State how many lines of the entries below hold the word "程序员大学习"; reply with nothing but the number.

Records for the exercise.
== Segment start ==
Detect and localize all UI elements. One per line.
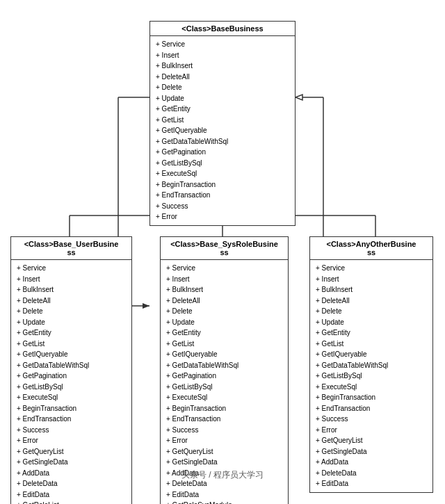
base-sysrole-business-title: <Class>Base_SysRoleBusiness — [161, 237, 288, 260]
method-line: + GetSingleData — [316, 446, 427, 457]
method-line: + ExecuteSql — [166, 392, 282, 403]
method-line: + Error — [316, 425, 427, 436]
method-line: + GetIQueryable — [156, 125, 289, 136]
any-other-business-class: <Class>AnyOtherBusiness + Service + Inse… — [309, 236, 433, 493]
method-line: + GetPagination — [166, 371, 282, 382]
method-line: + Service — [316, 263, 427, 274]
any-other-business-methods: + Service + Insert + BulkInsert + Delete… — [310, 260, 432, 492]
method-line: + GetListBySql — [156, 158, 289, 169]
method-line: + Success — [316, 414, 427, 425]
method-line: + GetIQueryable — [166, 349, 282, 360]
method-line: + GetEntity — [17, 327, 126, 339]
method-line: + EditData — [17, 489, 126, 501]
method-line: + Service — [17, 263, 126, 274]
method-line: + GetQueryList — [17, 446, 126, 457]
method-line: + Service — [156, 39, 289, 50]
method-line: + EditData — [166, 489, 282, 501]
method-line: + DeleteAll — [166, 295, 282, 307]
method-line: + DeleteAll — [156, 72, 289, 83]
method-line: + Delete — [166, 306, 282, 317]
svg-marker-12 — [296, 95, 302, 100]
method-line: + GetPagination — [156, 147, 289, 158]
method-line: + GetQueryList — [166, 446, 282, 457]
base-user-business-class: <Class>Base_UserBusiness + Service + Ins… — [10, 236, 132, 504]
base-business-class: <Class>BaseBusiness + Service + Insert +… — [149, 21, 296, 226]
base-user-business-title: <Class>Base_UserBusiness — [11, 237, 131, 260]
base-business-title: <Class>BaseBusiness — [150, 22, 295, 36]
method-line: + GetList — [156, 115, 289, 126]
method-line: + ExecuteSql — [17, 392, 126, 403]
method-line: + Insert — [166, 274, 282, 285]
method-line: + GetEntity — [166, 327, 282, 339]
method-line: + BeginTransaction — [316, 392, 427, 403]
method-line: + Update — [17, 317, 126, 328]
footer-text: 头条号 / 程序员大学习 — [181, 470, 264, 480]
method-line: + BeginTransaction — [156, 179, 289, 190]
method-line: + Success — [166, 425, 282, 436]
method-line: + GetListBySql — [316, 371, 427, 382]
method-line: + GetDataTableWithSql — [166, 360, 282, 371]
base-sysrole-business-methods: + Service + Insert + BulkInsert + Delete… — [161, 260, 288, 504]
method-line: + Insert — [156, 50, 289, 61]
method-line: + EndTransaction — [17, 414, 126, 425]
method-line: + BeginTransaction — [166, 403, 282, 414]
method-line: + Delete — [316, 306, 427, 317]
method-line: + Update — [166, 317, 282, 328]
method-line: + Insert — [316, 274, 427, 285]
method-line: + GetEntity — [156, 104, 289, 115]
base-business-methods: + Service + Insert + BulkInsert + Delete… — [150, 36, 295, 225]
method-line: + GetPagination — [17, 371, 126, 382]
method-line: + Insert — [17, 274, 126, 285]
method-line: + Error — [156, 211, 289, 222]
method-line: + GetSingleData — [166, 457, 282, 468]
method-line: + GetListBySql — [17, 382, 126, 393]
base-sysrole-business-class: <Class>Base_SysRoleBusiness + Service + … — [160, 236, 289, 504]
method-line: + Service — [166, 263, 282, 274]
method-line: + Success — [156, 201, 289, 212]
method-line: + EndTransaction — [316, 403, 427, 414]
method-line: + GetList — [316, 339, 427, 350]
method-line: + GetList — [17, 339, 126, 350]
method-line: + BulkInsert — [156, 60, 289, 72]
method-line: + Success — [17, 425, 126, 436]
method-line: + GetListBySql — [166, 382, 282, 393]
method-line: + DeleteAll — [17, 295, 126, 307]
method-line: + Error — [17, 435, 126, 446]
method-line: + GetRoleList — [17, 500, 126, 504]
method-line: + EndTransaction — [166, 414, 282, 425]
base-user-business-methods: + Service + Insert + BulkInsert + Delete… — [11, 260, 131, 504]
method-line: + Update — [156, 93, 289, 104]
method-line: + BeginTransaction — [17, 403, 126, 414]
method-line: + BulkInsert — [17, 284, 126, 295]
method-line: + GetDataTableWithSql — [156, 136, 289, 147]
method-line: + Delete — [17, 306, 126, 317]
method-line: + GetDataTableWithSql — [316, 360, 427, 371]
method-line: + Update — [316, 317, 427, 328]
method-line: + Error — [166, 435, 282, 446]
any-other-business-title: <Class>AnyOtherBusiness — [310, 237, 432, 260]
method-line: + GetEntity — [316, 327, 427, 339]
method-line: + GetSingleData — [17, 457, 126, 468]
diagram-container: <Class>BaseBusiness + Service + Insert +… — [0, 0, 445, 487]
method-line: + GetRoleSysModule — [166, 500, 282, 504]
method-line: + ExecuteSql — [316, 382, 427, 393]
method-line: + GetDataTableWithSql — [17, 360, 126, 371]
method-line: + GetList — [166, 339, 282, 350]
method-line: + AddData — [316, 457, 427, 468]
method-line: + GetIQueryable — [316, 349, 427, 360]
method-line: + EndTransaction — [156, 190, 289, 201]
method-line: + DeleteAll — [316, 295, 427, 307]
svg-marker-9 — [143, 303, 149, 309]
method-line: + Delete — [156, 82, 289, 93]
method-line: + BulkInsert — [166, 284, 282, 295]
footer: 头条号 / 程序员大学习 — [0, 469, 445, 481]
method-line: + ExecuteSql — [156, 168, 289, 179]
method-line: + BulkInsert — [316, 284, 427, 295]
method-line: + GetQueryList — [316, 435, 427, 446]
method-line: + GetIQueryable — [17, 349, 126, 360]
== Segment end ==
Written response. 2